Media wants to be unchained
Perhaps the cry “media wants to be free” should be renamed.
I was pointed by Fred Wilson this morning to the post Media Wants to be Free (But Not in the Way You Think) over at Trickster, and it is one of the posts to which I linked earlier.
I really like this post because it puts a finger on an issue I’ve ranted about before: the freedom of media movement.
Chervokas touches on the real issue but I don’t think he goes into it enough:
Media companies—producers, owners of programming networks, distributors—had better start thinking not outside the box but outside the device and outside the pipe. That’s the information freedom that consumers want and that consumers will implement whether media companies like it or not.

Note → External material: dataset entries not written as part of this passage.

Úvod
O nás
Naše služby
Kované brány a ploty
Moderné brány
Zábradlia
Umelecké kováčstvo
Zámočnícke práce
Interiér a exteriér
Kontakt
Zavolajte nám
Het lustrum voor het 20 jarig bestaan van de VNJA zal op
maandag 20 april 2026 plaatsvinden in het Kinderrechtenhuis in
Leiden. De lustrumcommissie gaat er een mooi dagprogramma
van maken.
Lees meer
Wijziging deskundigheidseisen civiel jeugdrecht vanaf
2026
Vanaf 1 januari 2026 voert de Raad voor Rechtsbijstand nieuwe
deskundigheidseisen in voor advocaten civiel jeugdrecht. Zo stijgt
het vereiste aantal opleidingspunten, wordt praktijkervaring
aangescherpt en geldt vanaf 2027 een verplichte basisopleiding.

The point is that as a consumer I want to be able to use my media whenever and wherever I want. This means, more than anything, that companies need to abandon the ancient and abysmal model of forcing me to match media to device and bundle crap with cream.

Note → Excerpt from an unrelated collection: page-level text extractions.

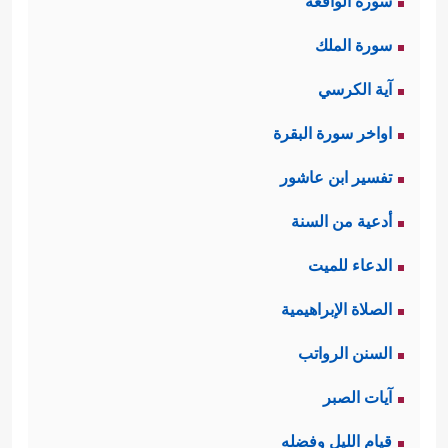
سورة الواقعة
سورة الملك
آية الكرسي
اواخر سورة البقرة
تفسير ابن عاشور
أدعية من السنة
الدعاء للميت
الصلاة الإبراهيمية
السنن الرواتب
آيات الصبر
قيام الليل وفضله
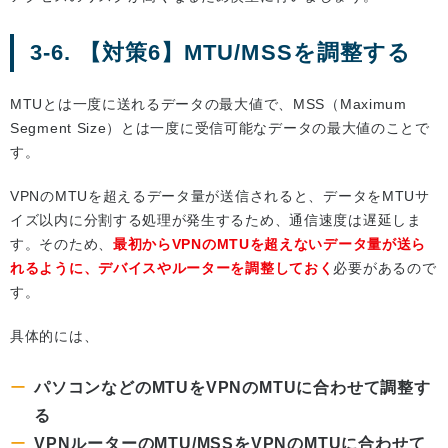
3-6. 【対策6】MTU/MSSを調整する
MTUとは一度に送れるデータの最大値で、MSS（Maximum
Segment Size）とは一度に受信可能なデータの最大値のことで
す。
VPNのMTUを超えるデータ量が送信されると、データをMTUサ
イズ以内に分割する処理が発生するため、通信速度は遅延しま
す。そのため、
最初からVPNのMTUを超えないデータ量が送ら
れるように、デバイスやルーターを調整しておく
必要があるので
す。
具体的には、
パソコンなどのMTUをVPNのMTUに合わせて調整す
る
VPNルーターのMTU/MSSをVPNのMTUに合わせて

What’s the most popular media purchase today? Well, it’s probably DVDs, but near the top of the list is the digital single. iTunes is nearing their 1 billionth song downloaded, and this is based on the idea that you can pick the songs you like (the cream) and ditch the rest of the CD (the crap).
As Chervokas points out, consumers have already decided this is how we want to get our media, and since the media companies refuse to give us a structured way to do it, file sharing has run amok.
But this is all sort of ancillary to my main point, which is that the best example i think available to big media is Valve Software. Last year Valve released the sequel to one of the best selling video games of all time, and when they did, they built “DRM” straight into the program, but they let the user take it where they wanted.
I bought, more than the game, a “Steam account.” This account lets me use any computer to log into their system and play the games I’ve paid for. Let me say that again. I can use my login and password to play the games I’ve purchased from them ANYWHERE, ANYTIME. And they know I have only the legal copies I’ve paid for.
I can’t emphasize enough how opening up technology will help it grow. It’s so frustrating to see everyone fighting over digital formats and proprietary technology when all it does is limit sales and hurt the consumer.
Give me one device that plays everything, and give me a file format that plays everywhere, and a way to buy that media (or if it’s video, watch it for free with ads). I’ll play nice, and I have a feeling a lot of other people will, too.